Tout le monde était à son poste, attendant le signal du départ, que seul l'illustre savant s'était arrogé le droit de donner.

Après avoir inspecté d'un seul coup d'œil tout son monde, après s'être assuré que chacun était à son poste et que tout était paré, Sharp, haut sur les étriers, dans l'attitude d'un colonel qui va commander la charge, brandit soudain au-dessus de sa tête son vieux parapluie de coton bleu, rapiécé et déteint.

La grosse caisse tonna, les cuivres éclatèrent, les cymbales tonnèrent et les bœufs, la croupe lardée au même instant d'un même coup d'aiguillon, tendirent le cou, s'arcboutant de toutes leurs forces sur leurs reins pour enlever la pesante machine, tandis qu'à l'arrière, les crics électriques poussaient de toute la puissance du courant.

Rien ne bougea: on eût dit que les roues étaient rivées au sol.

La grosse caisse tonna plus fort; les cuivres, les cymbales, les pistons firent rage, les aiguillons s'enfoncèrent plus profondément dans la chair des bêtes, dont on vit la peau se soulever sous l'effroyable torsion des muscles, et les électriciens envoyèrent dans les crics un courant d'une intensité capable de faire fondre les fils des électros.
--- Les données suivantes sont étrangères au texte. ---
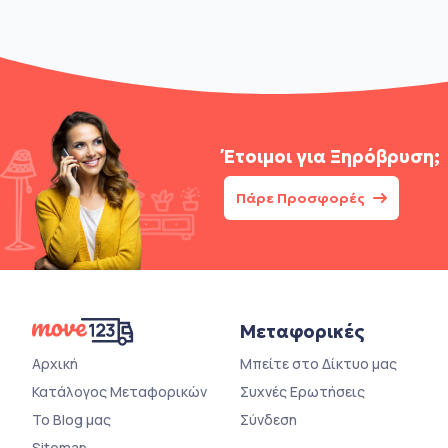
Έτοιμοι για
Ξηρόβρυση;
Πάρε Προσφορές
Μεταφορικές
Αρχική
Μπείτε στο Δίκτυο μας
Κατάλογος Μεταφορικών
Συχνές Ερωτήσεις
Το Blog μας
Σύνδεση
Sitemap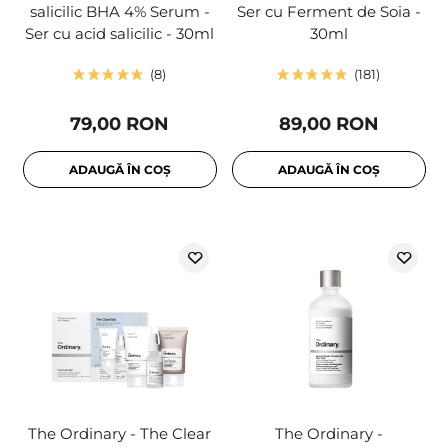
salicilic BHA 4% Serum -
Ser cu Ferment de Soia -
Ser cu acid salicilic - 30ml
30ml
8
181
79,00 RON
89,00 RON
ADAUGĂ ÎN COȘ
ADAUGĂ ÎN COȘ
The Ordinary - The Clear
The Ordinary -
Un grincement, alors, se fit entendre, dans les moyeux; la charpente entière craqua avec un bruit sinistre, à faire croire que tout allait s'effondrer; mais les roues tournèrent et la pesante machine, halée par les quatre cents bœufs, poussée par les crics, se mit à avancer.
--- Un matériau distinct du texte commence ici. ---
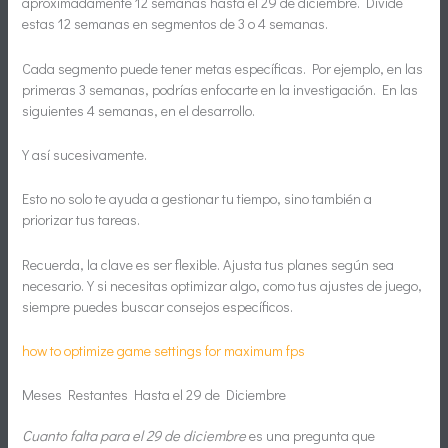
aproximadamente 12 semanas hasta el 29 de diciembre. Divide
estas 12 semanas en segmentos de 3 o 4 semanas.
Cada segmento puede tener metas específicas. Por ejemplo, en las
primeras 3 semanas, podrías enfocarte en la investigación. En las
siguientes 4 semanas, en el desarrollo.
Y así sucesivamente.
Esto no solo te ayuda a gestionar tu tiempo, sino también a
priorizar tus tareas.
Recuerda, la clave es ser flexible. Ajusta tus planes según sea
necesario. Y si necesitas optimizar algo, como tus ajustes de juego,
siempre puedes buscar consejos específicos.
how to optimize game settings for maximum fps
Meses Restantes Hasta el 29 de Diciembre
Cuanto falta para el 29 de diciembre
es una pregunta que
Oh! lentement, très lentement, car il fallait une double équipe de crics que des ouvriers plaçaient, l'une après l'autre, la seconde prête à continuer l'effort de la première, mais sans que la marche de l'attelage fût suspendue une seule seconde; les bœufs n'auraient pas été capables de donner un nouveau coup de reins suffisant pour remettre en route le céleste caillou.

Qu'importait, d'ailleurs, la lenteur avec laquelle on avançait? le principal, la seule chose, même, intéressante, était qu'on avançât, et du moment qu'on avançait, mieux valait que ce fût avec toute la lenteur possible, de façon à écarter toute éventualité d'accident.

On juge si, les premiers mètres parcourus, ce résultat fut l'occasion d'un triomphe pour le promoteur de l'idée du transport de l'aérolithe à Rio; ce furent des congratulations à n'en plus finir, congratulations dont Sharp fut le premier à donner le signal, bien qu'en dedans de lui-même il enrageât fort, considérant que ce succès amoindrissait le sien, que ce collègue lui volait impudemment une part de sa gloire.